Dış giyim giderlerinin serbest meslek kazancının tespitinde gider olarak dikkate alınabilmesi için Maliye’nin getirdiği dış giyim eşyalarının mesleki faaliyetin yürütülmesine mahsus olması ve bunların iş dışında özel hayatta da kullanılmaya elverişli bulunmaması şartları kendi içinde tutarlı olmakla beraber, hayatın olağan akışına uygun değil. Çünkü, serbest meslek faaliyetlerinin hemen hemen tamamında iş ve özel hayat birbirinin içine ayrılmaz bir şekilde girmiş durumda. Bu nedenle, alınan dış giyim ürünlerinin nerede nasıl kullanıldığının ispat edilmesi hemen hemen imkansız durumda.
Bize göre, serbest meslek erbabının mesleklerini ifa ederken kullandıkları ceket, pantolon, gömlek, ayakkabı vb. dış giyim eşyaları için yaptıkları harcamaları, serbest meslek kazancının tespitinde belirli ölçüler dahilinde gider olarak dikkate alabilmeleri lazım. Bu nedenle, Maliye’nin mevcut görüşünü yeniden değerlendirmesinde yarar görüyoruz. Maliye’nin bu şekilde sonradan mükellefler lehine görüş değişikliği yaptığı çok sayıda konu var.
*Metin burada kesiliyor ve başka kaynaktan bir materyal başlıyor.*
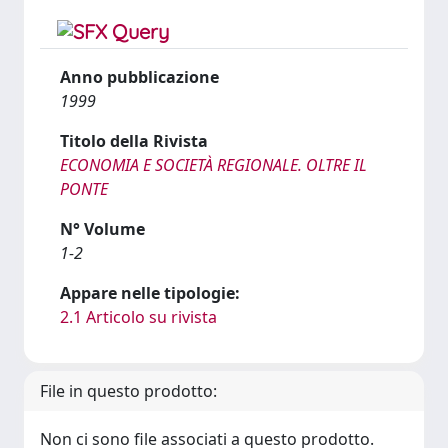
Anno pubblicazione
1999
Titolo della Rivista
ECONOMIA E SOCIETÀ REGIONALE. OLTRE IL
PONTE
N° Volume
1-2
Appare nelle tipologie:
2.1 Articolo su rivista
File in questo prodotto:
Non ci sono file associati a questo prodotto.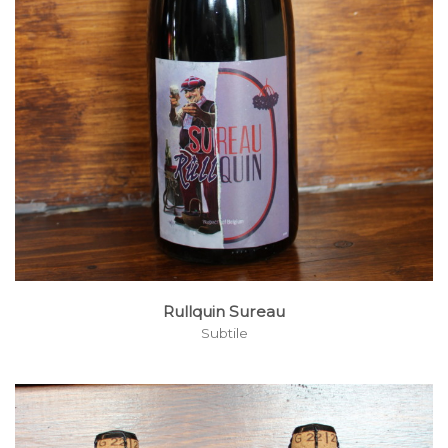
Rullquin Sureau
Subtile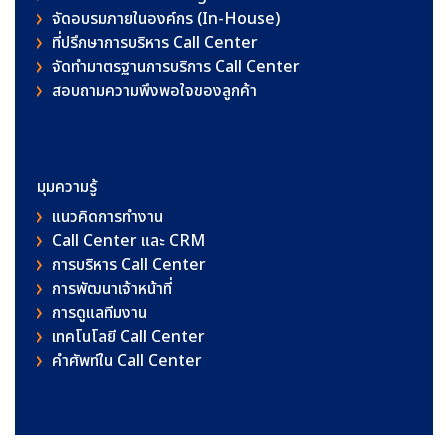
จัดอบรมภายในองค์กร (In-House)
ที่ปรึกษาการบริหาร Call Center
จัดทำมาตรฐานการบริการ Call Center
สอบถามความพึงพอใจของลูกค้า
มุมความรู้
แนวคิดการทำงาน
Call Center และ CRM
การบริหาร Call Center
การพัฒนาเจ้าหน้าที่
การดูแลทีมงาน
เทคโนโลยี Call Center
คําศัพท์ใน Call Center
Örneğin, mesleki sorumluluk sigortası. Ayrıca, Ekim ayında gündeme gelecek Torba Yasa’da, bu konunun da dikkate alınmasında fayda var.
Öte yandan, GVK’nın ticari kazanç ve serbest meslek kazançlarına ilişkin maddelerine (GVK. Mad. 40, 68) bakıldığında, ticari kazancın tespitinde indirilecek giderlerin serbest meslek kazançlarına kıyasla daha geniş tutulduğu görülüyor. Diğer hükümlerinde de, ticari kazançlara daha fazla ayrıcalıklar tanındığı anlaşılıyor. Örneğin, yenileme fonu gibi 3 yıl vergi ertelemesi sağlayan bir düzenlemeden serbest meslek erbabı yararlanamıyor. Bunun haklı ve hukuken geçerli bir nedeni olmadığını düşünüyorum. Serbest meslek erbabı aleyhine olan bu düzenlemelerden oluşan örnekleri çoğaltmak mümkün (Azalan bakiyeler usulüyle amortisman, şüpheli alacak, yeniden değerleme vb.). Bize göre, GVK’nın serbest meslek kazancına ilişkin hükümleri yeniden ele alınmalı ve yazılmalı, indirilecek giderler başta olmak üzere, tahsilat esası (ki biz serbest meslek kazançlarında isteğe bağlı tahakkuk esasına geçilebilmesini öneriyoruz) ve yararlanamadıkları vergi avantajı sağlayan diğer düzenlemeler gözden geçirilmeli ve bunlardan serbest meslek erbabının da yararlanması sağlanmalı.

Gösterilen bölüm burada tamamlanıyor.